→ **Task statement**
Your output should be the lines below from the one holding "Summary of the" through the one holding "after your medication abortion.", transcribed exactly, with no pictures.

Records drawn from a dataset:
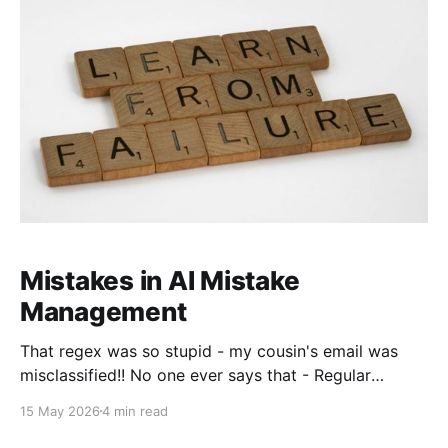
ability to mobilize my
Mistakes in AI Mistake
Management
That regex was so stupid - my cousin's email was
misclassified!! No one ever says that - Regular
expressions - yucky to many, people would hate to
15 May 2026
4 min read
write it, hate to read it even more, but you would
never call a regex stupid. I hear all the time though -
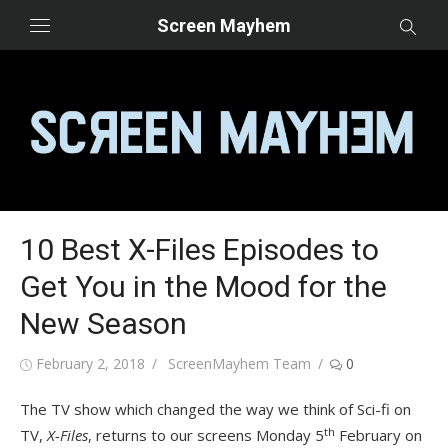
Skip
Screen Mayhem
to
content
10 Best X-Files Episodes to
Get You in the Mood for the
New Season
Posted
Author
February 2, 2018
ScreenMayhem Team
0
on
The TV show which changed the way we think of Sci-fi on
th
TV,
X-Files
, returns to our screens Monday 5
February on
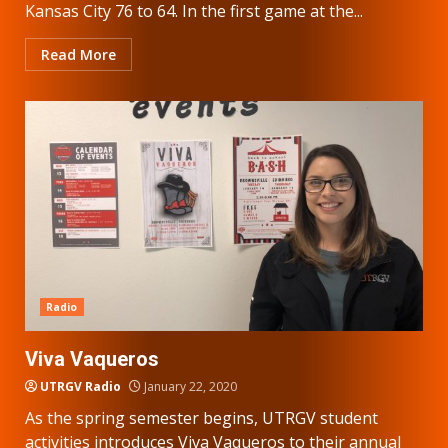
Kansas City 76 to 64. In the first game at the...
Read More
Radio
Viva Vaqueros
UTRGV Radio
January 22, 2020
As the spring semester begins, UTRGV student
activities introduces Viva Vaqueros to their annual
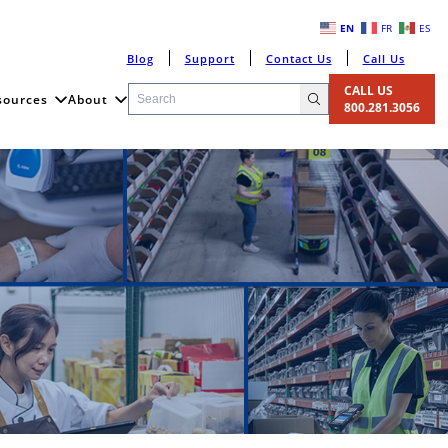
EN
FR
ES
Blog
Support
Contact Us
Call Us
CALL US
sources
About
800.281.3056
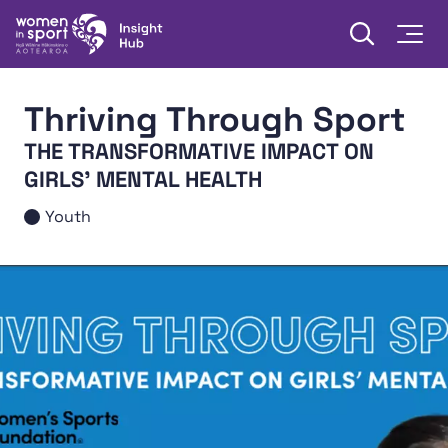
Skip to content
Open searc
Togg
Women in Sport Aotearoa Insight Hub | Ngā Wāhine Hāki
Thriving Through Sport
THE TRANSFORMATIVE IMPACT ON
GIRLS' MENTAL HEALTH
Youth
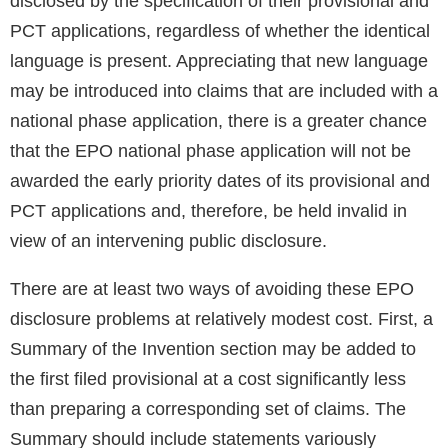
disclosed by the specification of their provisional and
PCT applications, regardless of whether the identical
language is present. Appreciating that new language
may be introduced into claims that are included with a
national phase application, there is a greater chance
that the EPO national phase application will not be
awarded the early priority dates of its provisional and
PCT applications and, therefore, be held invalid in
view of an intervening public disclosure.
There are at least two ways of avoiding these EPO
disclosure problems at relatively modest cost. First, a
Summary of the Invention section may be added to
the first filed provisional at a cost significantly less
than preparing a corresponding set of claims. The
Summary should include statements variously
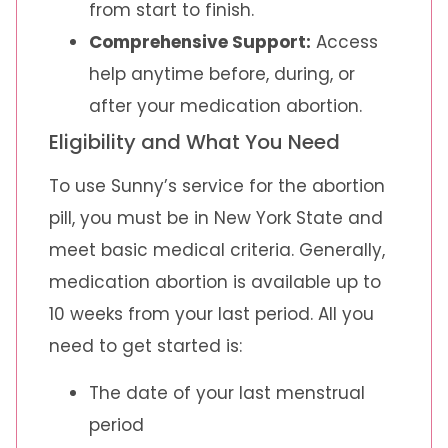
from start to finish.
Comprehensive Support:
Access
help anytime before, during, or
after your medication abortion.
Eligibility and What You Need
To use Sunny’s service for the abortion
pill, you must be in New York State and
meet basic medical criteria. Generally,
medication abortion is available up to
10 weeks from your last period. All you
need to get started is:
The date of your last menstrual
period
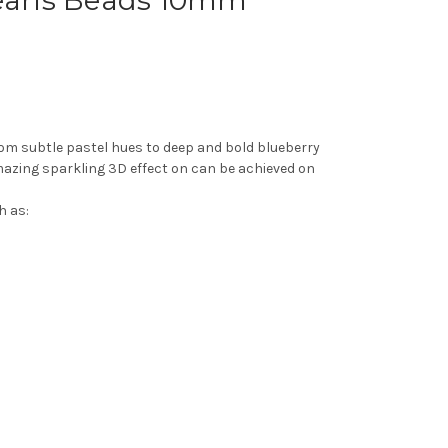
Pearls Beads 10mm
from subtle pastel hues to deep and bold blueberry
amazing sparkling 3D effect on can be achieved on
h as:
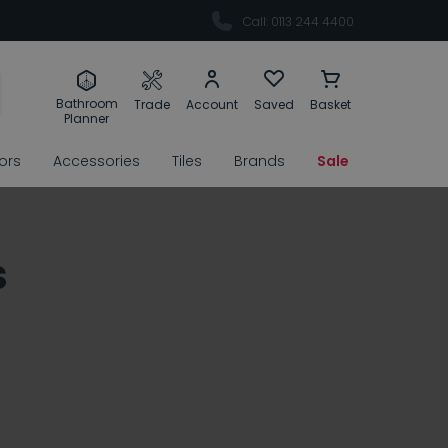
Call: 0113 244 4400
Bathroom
Trade
Account
Saved
Basket
Planner
rors
Accessories
Tiles
Brands
Sale
s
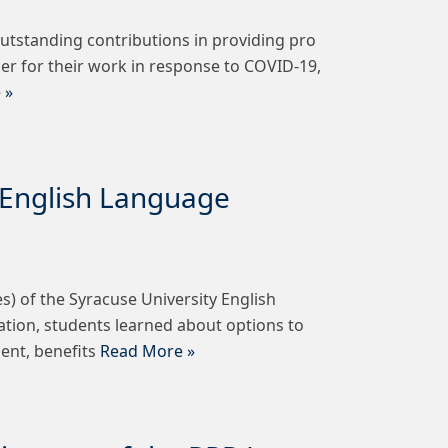
tstanding contributions in providing pro
er for their work in response to COVID-19,
 »
y English Language
) of the Syracuse University English
tation, students learned about options to
ment, benefits
Read More »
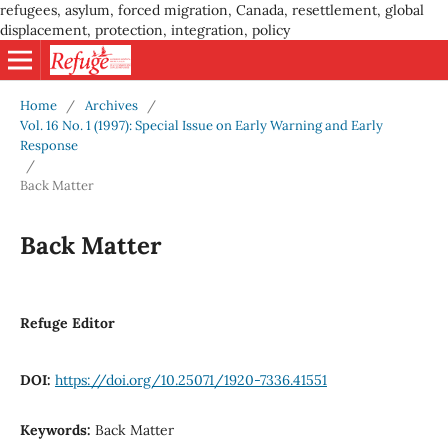
refugees, asylum, forced migration, Canada, resettlement, global
displacement, protection, integration, policy
Home
/
Archives
/
Vol. 16 No. 1 (1997): Special Issue on Early Warning and Early
Response
/
Back Matter
Back Matter
Refuge Editor
DOI:
https://doi.org/10.25071/1920-7336.41551
Keywords:
Back Matter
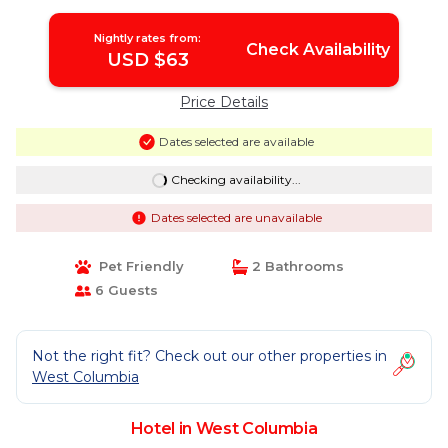
Nightly rates from:
Check Availability
USD $63
Price Details
Dates selected are available
Checking availability...
Dates selected are unavailable
Pet Friendly
2 Bathrooms
6 Guests
Not the right fit? Check out our other properties in
West Columbia
Hotel in West Columbia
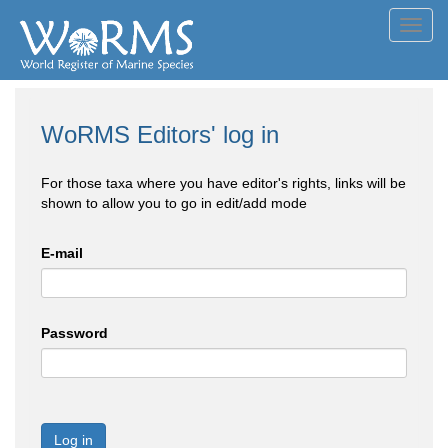
Toggl
navig
WoRMS Editors' log in
For those taxa where you have editor's rights, links will be
shown to allow you to go in edit/add mode
E-mail
Password
Log in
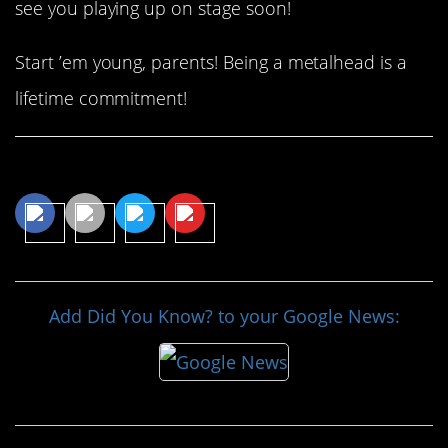
see you playing up on stage soon!
Start ’em young, parents! Being a metalhead is a
lifetime commitment!
Share This Article
Add Did You Know? to your Google News:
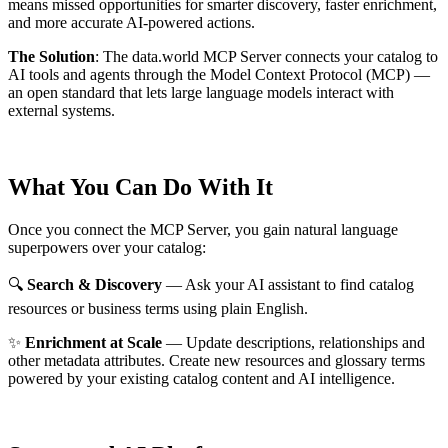
means missed opportunities for smarter discovery, faster enrichment,
and more accurate AI-powered actions.
The Solution
:
The data.world MCP Server connects your catalog to
AI tools and agents through the Model Context Protocol (MCP) —
an open standard that lets large language models interact with
external systems.
What You Can Do With It
Once you connect the MCP Server, you gain natural language
superpowers over your catalog:
🔍
Search & Discovery
— Ask your AI assistant to find catalog
resources or business terms using plain English.
✨
Enrichment at Scale
— Update descriptions, relationships and
other metadata attributes. Create new resources and glossary terms
powered by your existing catalog content and AI intelligence.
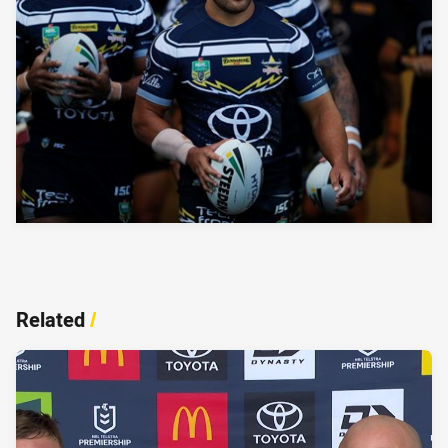
Related
/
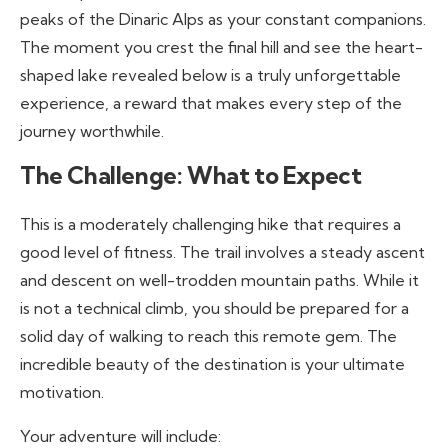
peaks of the Dinaric Alps as your constant companions.
The moment you crest the final hill and see the heart-
shaped lake revealed below is a truly unforgettable
experience, a reward that makes every step of the
journey worthwhile.
The Challenge: What to Expect
This is a moderately challenging hike that requires a
good level of fitness. The trail involves a steady ascent
and descent on well-trodden mountain paths. While it
is not a technical climb, you should be prepared for a
solid day of walking to reach this remote gem. The
incredible beauty of the destination is your ultimate
motivation.
Your adventure will include:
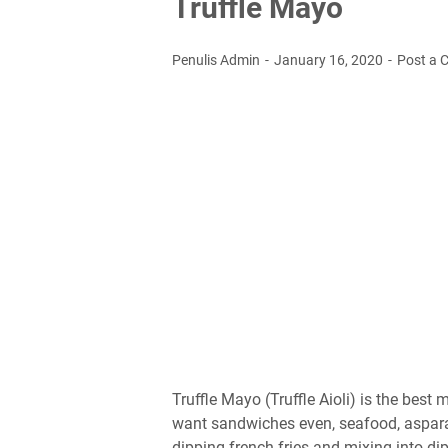
Truffle Mayo
Penulis Admin
January 16, 2020
Post a
Truffle Mayo (Truffle Aioli) is the bes
want sandwiches even, seafood, asparag
dipping french fries and mixing into dip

→ **Solution to the problem**
Summary of the Invention section may be added to
the first filed provisional at a cost significantly less
than preparing a corresponding set of claims. The
Summary should include statements variously
from start to finish.
Comprehensive Support:
Access
help anytime before, during, or
after your medication abortion.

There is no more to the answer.